China's debt trap policy is widely recognized, yet numerous nations, especially those impoverished or developing, continue to fall into its financial snares. These countries, eager to advance their economic conditions, become easy targets for China's strategic exploitation. China capitalizes fully on the vulnerabilities of these nations. Pakistan, grappling with severe power shortages, has also succumbed to China's debt trap. In its desperate need for electricity production, Pakistan welcomed China's intervention, unaware of the ulterior motives behind this seemingly benevolent assistance.
Pakistan, the only South Asian nation with chronic power shortages, suffers rampant load-shedding in major cities like Karachi. Despite a power production capacity of 42,131 MW,nearly double its electricity demand—sharp rate hikes in May 2024, to secure an IMF bailout, mean powering a home can cost more than renting one. This mismatch has sparked public criticism of Independent Power Producers (IPPs), especially Chinese IPPs under the China-Pakistan Economic Corridor (CPEC), and calls for renegotiations and reforms.
In 2014, China entered into Pakistan's energy sector via the China-Pakistan Economic Corridor (CPEC), part of China's Belt and Road Initiative (BRI). Initially valued at $48 billion and later expanded to $62 billion, CPEC was hailed as a "game changer" for Pakistan's economy. However, most investments targeted the power sector, raising concerns about China's ulterior motives and the potential for Pakistan to become entangled in debt and dependency.
Of the $62 billion, nearly $35 billion funded 21 coal-fired power projects, adding 6,000 MW to Pakistan's grid. However, these projects have ballooned national debt, with a 75% debt-to-equity ratio. Chinese IPPs reportedly enjoy exorbitant returns on equity—27-34%—guaranteed by the government, far exceeding the 1994 policy's 15-18% rate. This raises serious concerns about China's exploitative financial practices.
While CPEC projects have addressed some energy deficits, load-shedding remains rampant in cities like Karachi. Critics assert that CPEC power projects have saddled Pakistan with unsustainable debt and exorbitant electricity costs. Despite significant capacity additions, affordable power is still out of reach for households and industries. These issues underscore the detrimental impact of China's involvement in Pakistan's energy sector, raising concerns about the true benefits of CPEC's energy deals.
Pakistan's soaring energy demands facilitated China's entry into Pakistan's power sector. Signed in 2014, CPEC prioritized power generation alongside roads, rails, and business parks. While China focused on connectivity projects, Pakistan's government directed initial CPEC financing toward energy.

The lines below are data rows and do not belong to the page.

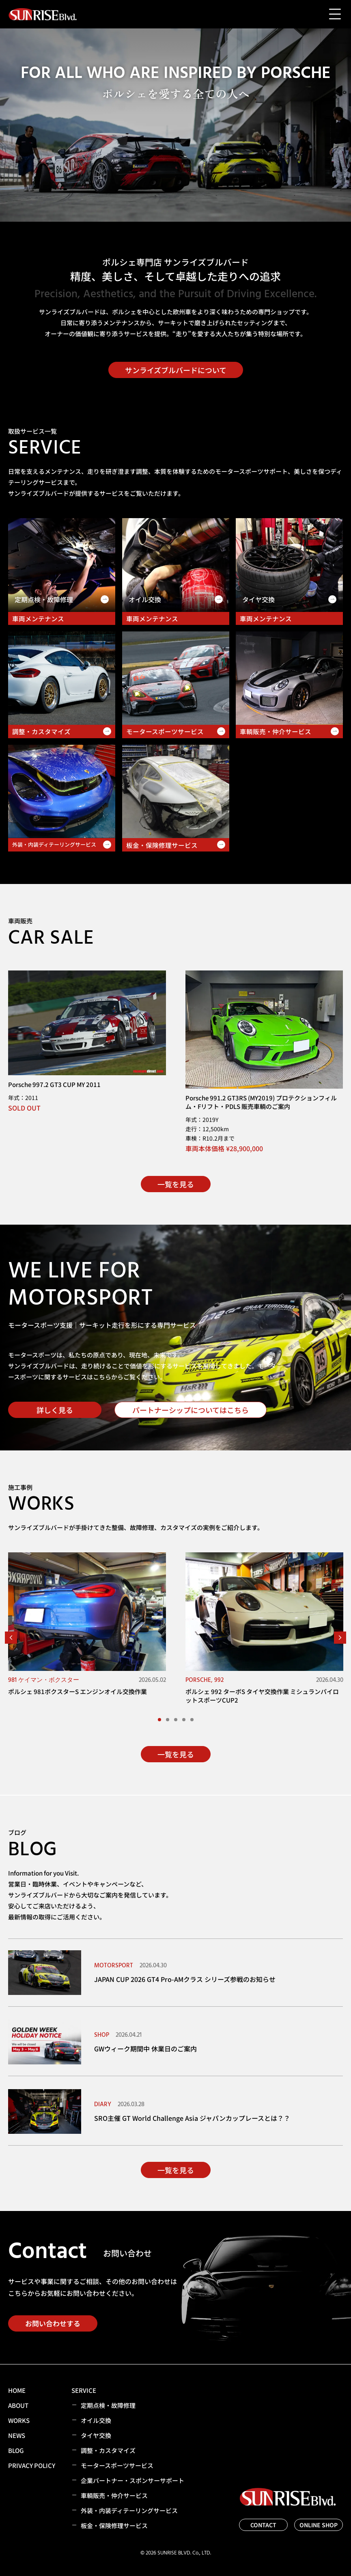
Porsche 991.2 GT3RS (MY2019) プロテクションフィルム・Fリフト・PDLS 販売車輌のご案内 (261, 1102)
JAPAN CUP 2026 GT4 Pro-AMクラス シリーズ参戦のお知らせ (185, 1979)
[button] (11, 1638)
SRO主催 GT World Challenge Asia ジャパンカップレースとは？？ (192, 2118)
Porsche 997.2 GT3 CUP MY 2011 (54, 1084)
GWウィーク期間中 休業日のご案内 (145, 2048)
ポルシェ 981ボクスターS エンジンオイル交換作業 (77, 1691)
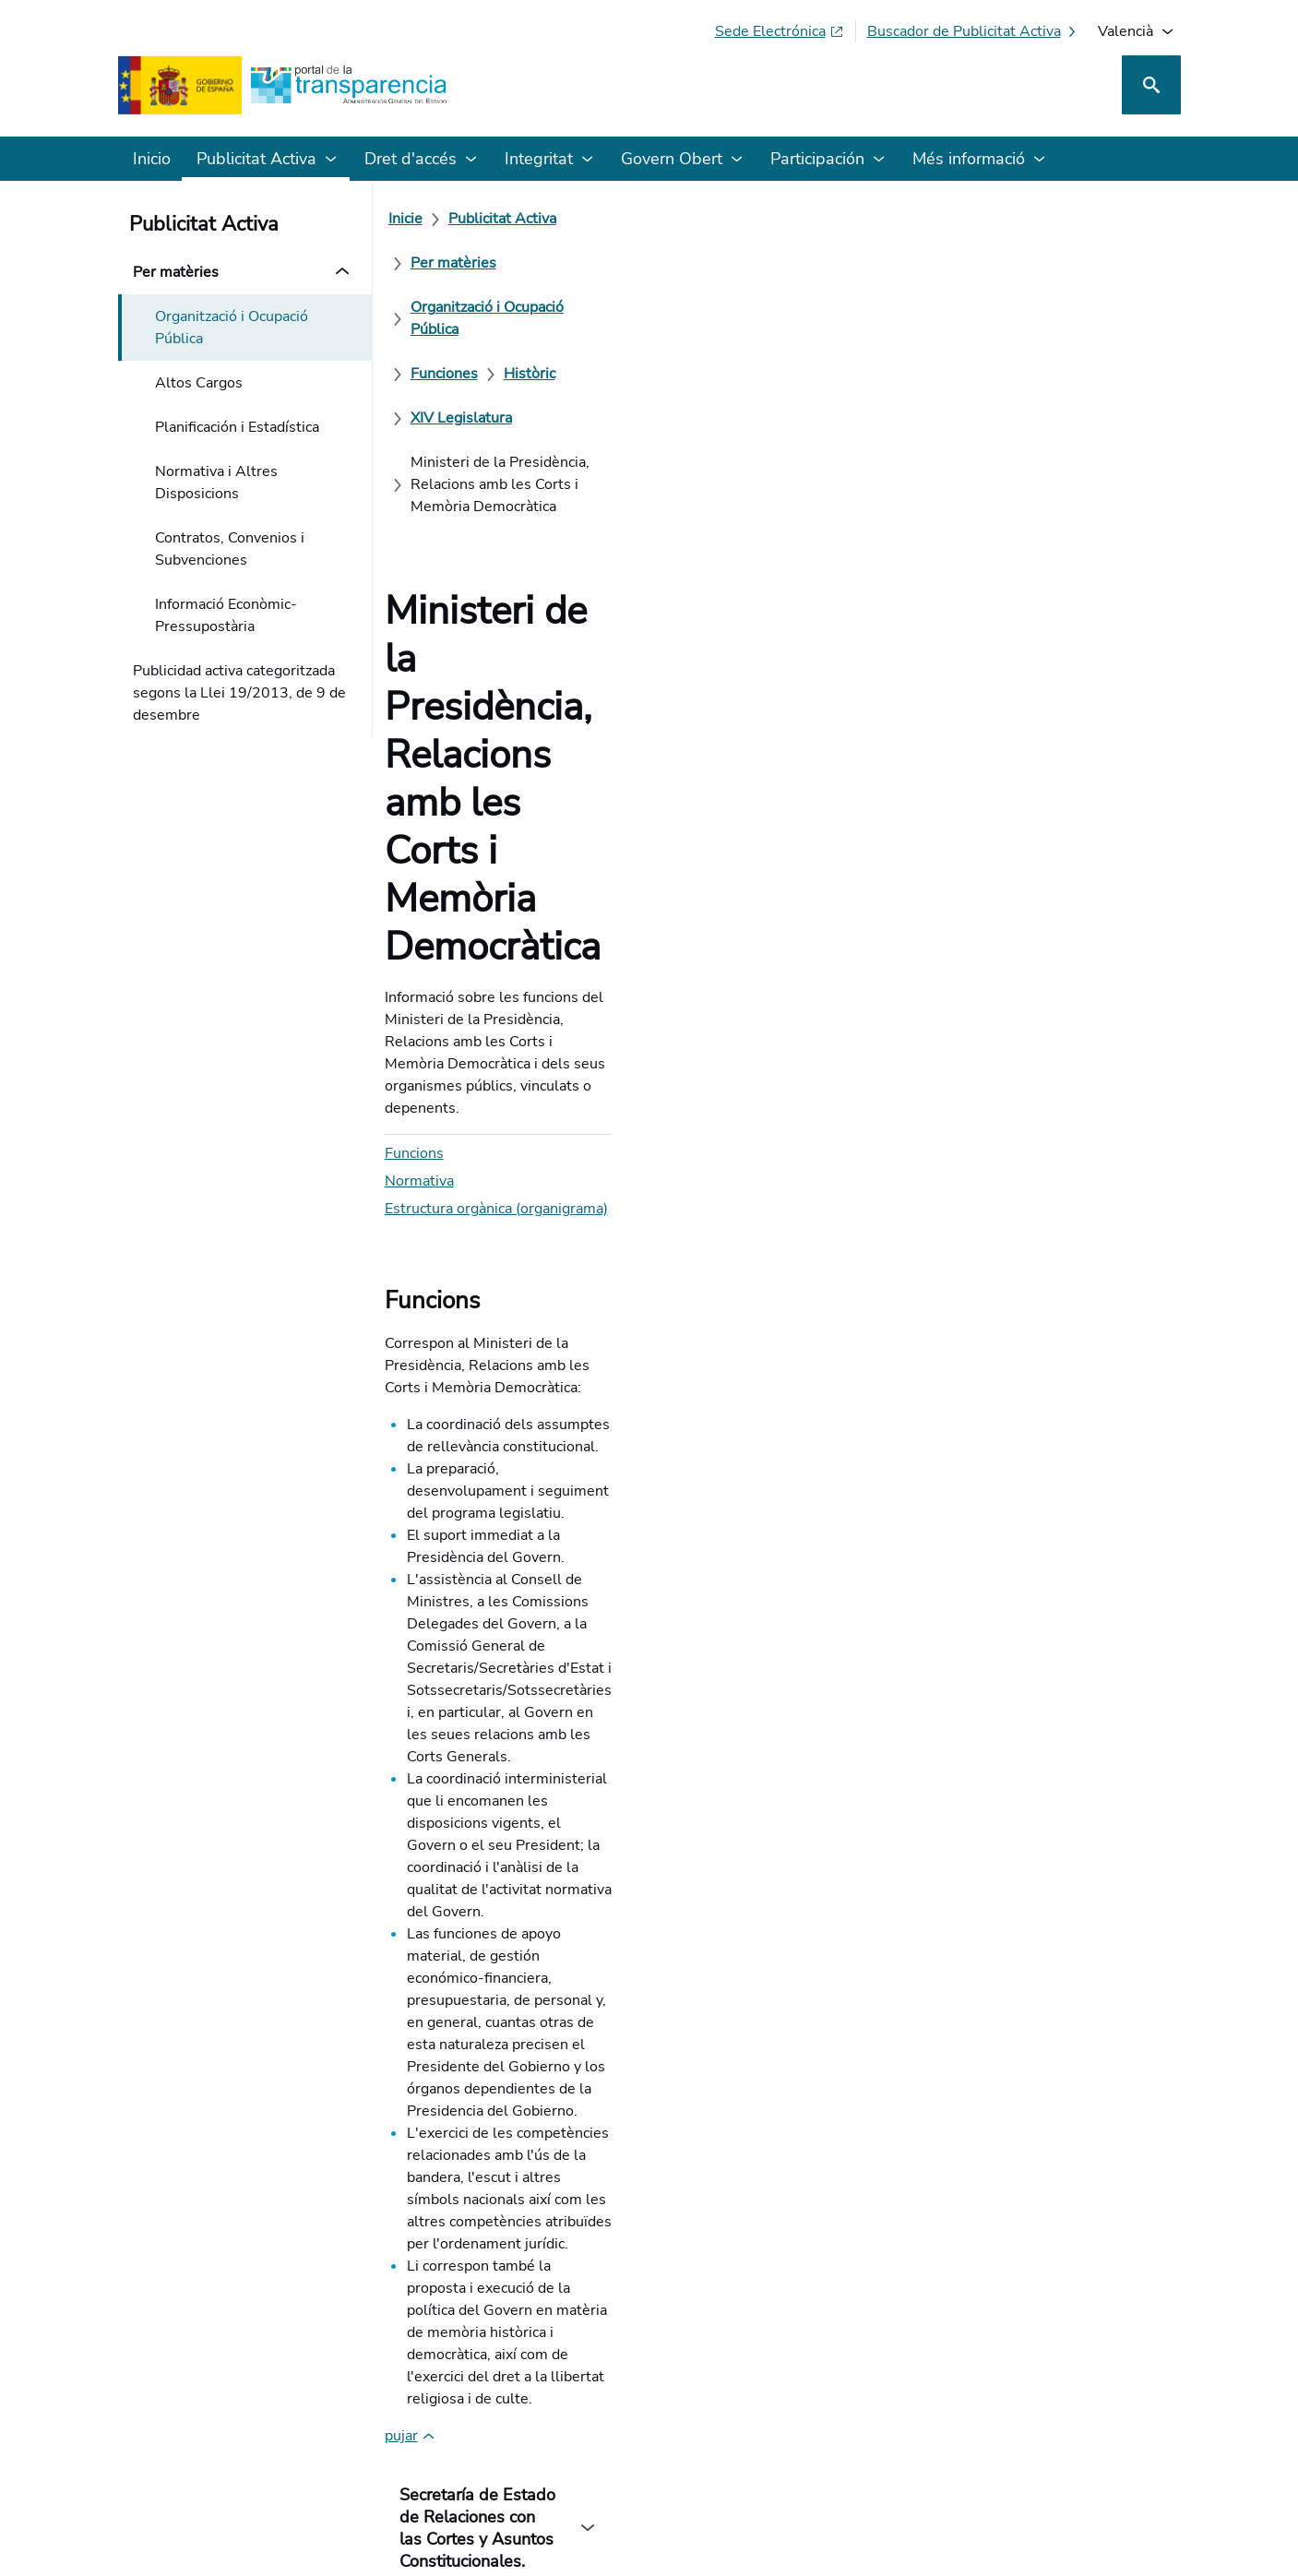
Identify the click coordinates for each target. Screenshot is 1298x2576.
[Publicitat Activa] (512, 219)
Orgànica (569, 1841)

By 2022, energy-starved Pakistan aimed to add 30,000 MW to the grid, with 11 projects providing over 6,000 MW.
Over the past two decades, Beijing has poured billions into Pakistan, creating the world's largest China-funded energy portfolio. AidData found Pakistan's debt exposure to Beijing at $67.2 billion from 2000-2021. CPEC has added nearly $26 billion to Pakistan's government debt. These investments, primarily loans, have led to a balance of payments crisis, highlighting China's exploitative financial practices and the severe economic strain on Pakistan.

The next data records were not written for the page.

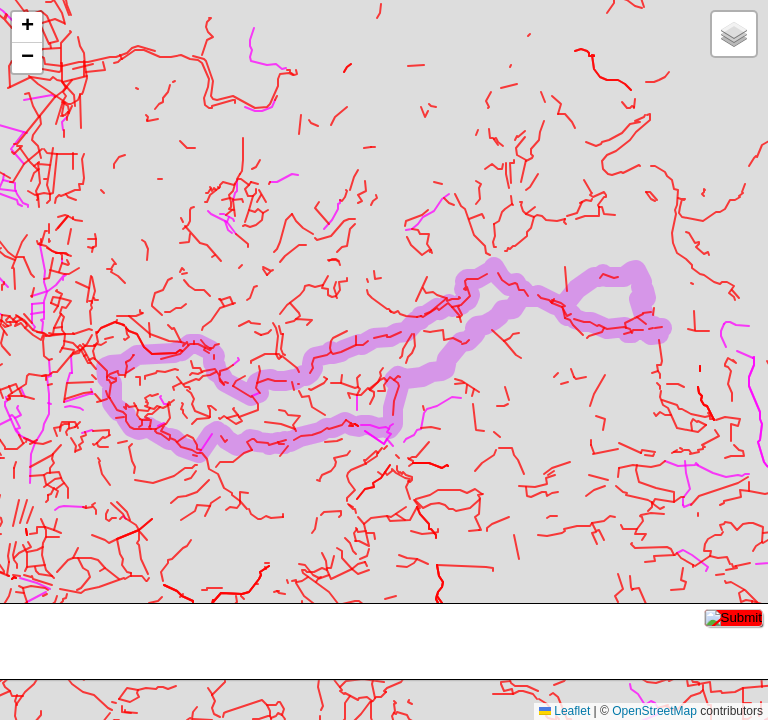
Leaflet (564, 711)
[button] (27, 27)
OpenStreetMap (654, 711)
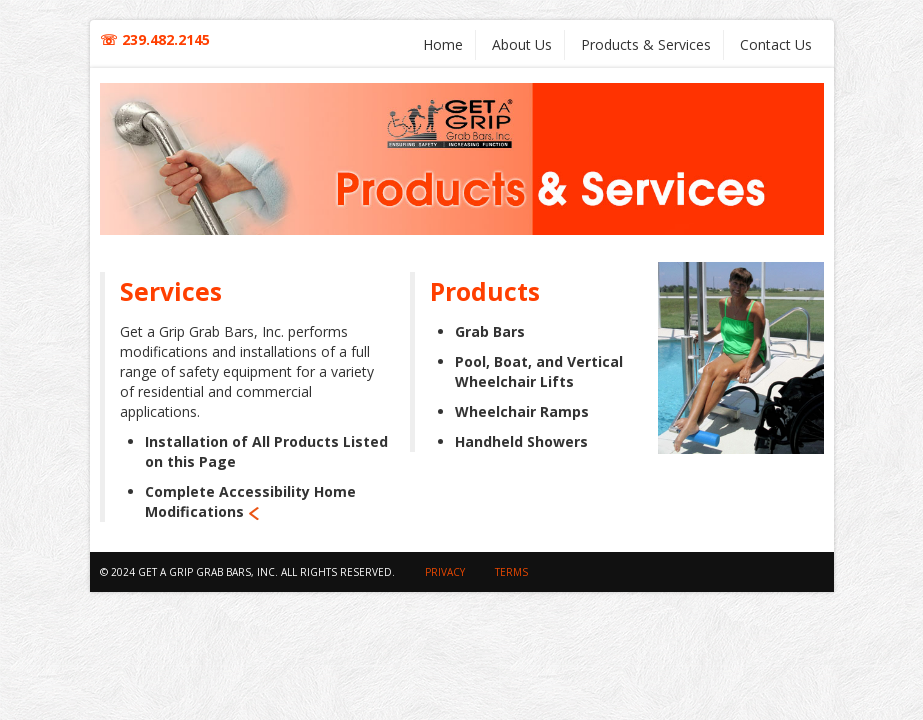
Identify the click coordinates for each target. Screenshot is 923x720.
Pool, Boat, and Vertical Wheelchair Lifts (539, 371)
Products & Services (646, 44)
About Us (522, 44)
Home (443, 44)
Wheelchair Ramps (522, 411)
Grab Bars (490, 331)
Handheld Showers (521, 441)
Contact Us (776, 44)
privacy (445, 572)
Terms (511, 572)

Critical of CPEC from the start, the then Pakistan government sought a bailout from Beijing amid shrinking FDI. China's refusal forced Pakistan to turn to the IMF, securing a $6 billion bailout. This highlights China's sinister motives, exploiting Pakistan's financial struggles while refusing genuine assistance.
Amid debates on CPEC and Pakistan's finances, IPPs have become a contentious issue. The IPP debate isn't new, but criticism escalated as energy prices soared. Last year, former caretaker minister called to scrap IPP contracts, blaming them for Pakistan's exorbitant electricity prices.
The contracts with IPPs, including capacity payments and guaranteed returns, exacerbate Pakistan's circular debt. A few ministers highlighted that capacity payments—fixed payments to power producers, regardless of electricity usage—cost Pakistan 150 billion rupees ($540 million) monthly. Some plants, like Sahiwal and Port Qasim, inflated setup costs, exploiting Power Purchase Agreements (PPAs) that allow self-invoicing. These capacity payments represent Pakistan's third-largest debt obligation, after defence and foreign debt, underscoring China's exploitative financial practices.
In an interview with Voice of America, Pakistan’s power minister, acknowledged the need to revise contracts with Chinese power producers. Before CPEC projects, Pakistan paid 384 billion rupees in capacity payments to IPPs in 2015. After CPEC IPPs, this bill soared to 2124 billion rupees annually. Today, Pakistan pays more to the Sahiwal coal power plant—jointly owned by two Chinese state-owned companies—than to all IPPs combined in 2002.
The energy policies and CPEC power projects did lead to overcapacity in Pakistan's power generation. The mounting debt, particularly from China, has forced Pakistan to purchase electricity at high tariffs, despite having a surplus. Islamabad's repeated pleas in 2024 to restructure its $15 billion energy debt have been ignored by Beijing, highlighting China's exploitative financial practices and lack of genuine support.